In cases where participants are required to participate in rehab programs to continue to receive benefits there is the added cost of those programs. If one believes in the effectiveness of drug rehab programs why isn’t there a greater emphasis on funding those programs?
And who benefits from those drug testing programs? The children of the drug user who is kicked off of welfare? No. The Owners of the Drug rehab clinics? Yes. The owners of the drug testing labs? Yes. The general public? How?
Things that make you go ‘hmmmm’.
Without examining the number of legislatures in states where these laws pass to determine how many of them own or have investments in these clinics we can just look at the state of Florida where the governor who pushed for drug testing welfare recipients has connections to the industry and once was forced to resign as CEO from a company that admitted to 14 counts of Medicare fraud. source 5
If the hearts of these legislators is in the right place then why is it, that in every state where these laws are proposed, the legislators in favor of the laws always vote down amendments that would require them to take the same drug test?
Why is it that testing for alcohol is never included in the testing? Oh that’s right, it’s legal. Or is it because the alcohol industry has powerful lobbies at the state level? But doesn’t alcohol have a greater impact on the cycle of poverty than drugs, just because of the sheer magnitude of its availability (because its legal).
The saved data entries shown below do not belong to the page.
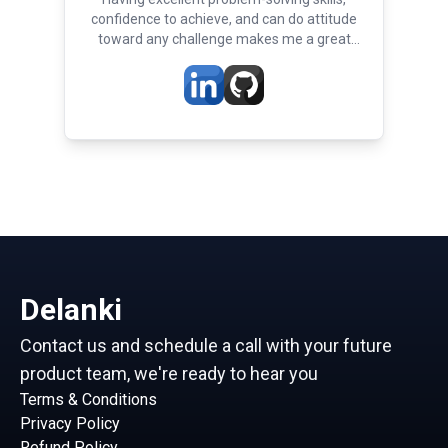
confidence to achieve, and can do attitude
toward any challenge makes me a great
developer
Delanki
Contact us and schedule a call with your future
product team, we're ready to hear you
Terms & Conditions
Privacy Policy
Refund Policy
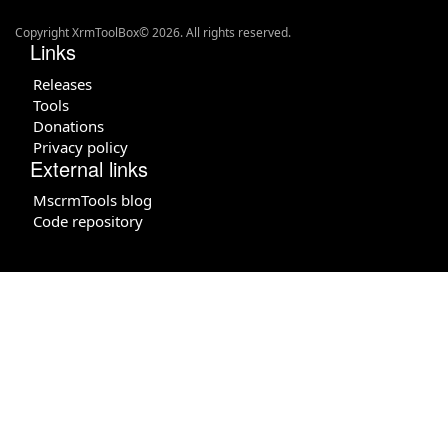
Copyright XrmToolBox© 2026. All rights reserved.
Links
Releases
Tools
Donations
Privacy policy
External links
MscrmTools blog
Code repository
Go figure.
GlennDL
UPDATE: Another example of the fallacy of drug testing the poor… the waste and uselessness of trying to shame and prove the poor are more likely to be on drugs than the average citizen. Let's face it, the laws are less about limiting drug use than it is about reminding poor people who's boss.
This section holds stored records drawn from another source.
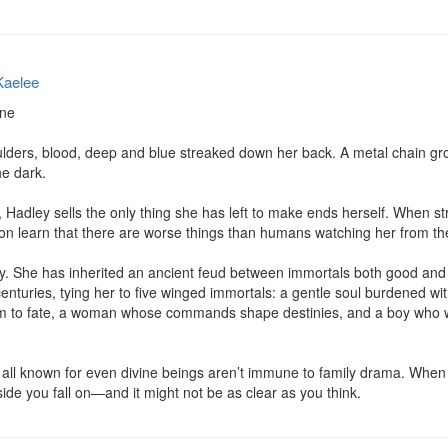
Kaelee
ne

lders, blood, deep and blue streaked down her back. A metal chain gro
e dark.

, Hadley sells the only thing she has left to make ends herself. When st
oon learn that there are worse things than humans watching her from th
. She has inherited an ancient feud between immortals both good and evi
nturies, tying her to five winged immortals: a gentle soul burdened with
em to fate, a woman whose commands shape destinies, and a boy who w
 all known for even divine beings aren’t immune to family drama. When t
ide you fall on—and it might not be as clear as you think.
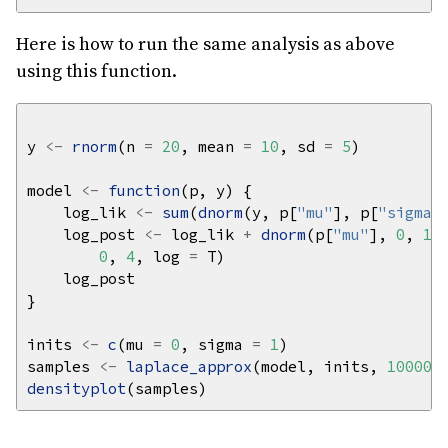
Here is how to run the same analysis as above
using this function.
y 
<-
rnorm
(n 
=
20
, mean 
=
10
, sd 
=
5
model 
<-
function
    log_lik 
<-
sum
(
dnorm
(y, p[
"mu"
], p[
"sigma"
    log_post 
<-
 log_lik 
+
dnorm
(p[
"mu"
], 
0
, 
10
0
, 
4
, log 
=
inits 
<-
c
(mu 
=
0
, sigma 
=
1
samples 
<-
laplace_approx
(model, inits, 
10000
,
densityplot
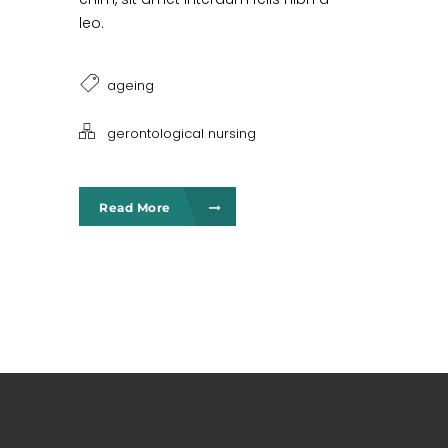
leo.
ageing
gerontological nursing
Read More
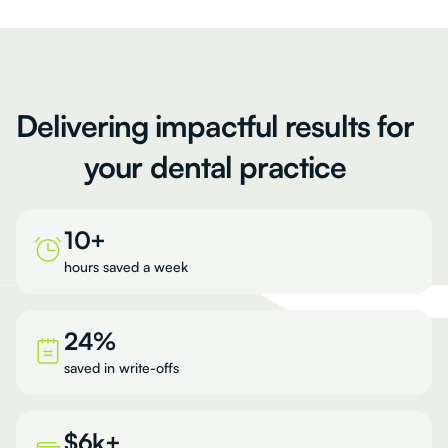
Delivering
impactful
results
for
your
dental
practice
10+
hours saved a week
24%
saved in write-offs
$6k+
note: 1984 is a dystopian novel by George Orwell published in 1949. The novel is set in a province of the superstate Oceania in a world of perpetual war, omnipresent government surveillance, and public mind control, dictated by a political system under the control of a privileged Inner Party elite that persecutes all individualism and independent thinking as "thought crimes". The tyranny is epitomized by Big Brother, the quasi-divine Party leader who enjoys an intense cult of personality, but who may not even exist. Big Brother and the Party justify their oppressive rule in the name of a supposed greater good. The protagonist of the novel, Winston Smith, is a member of the Outer Party who works for the Ministry of Truth (or Minitrue), which is responsible for propaganda and historical revisionism. His job is to re-write past newspaper articles so that the historical record always supports the current party line. Smith is a diligent and skillful worker, but he secretly hates the Party and dreams of rebellion against Big Brother.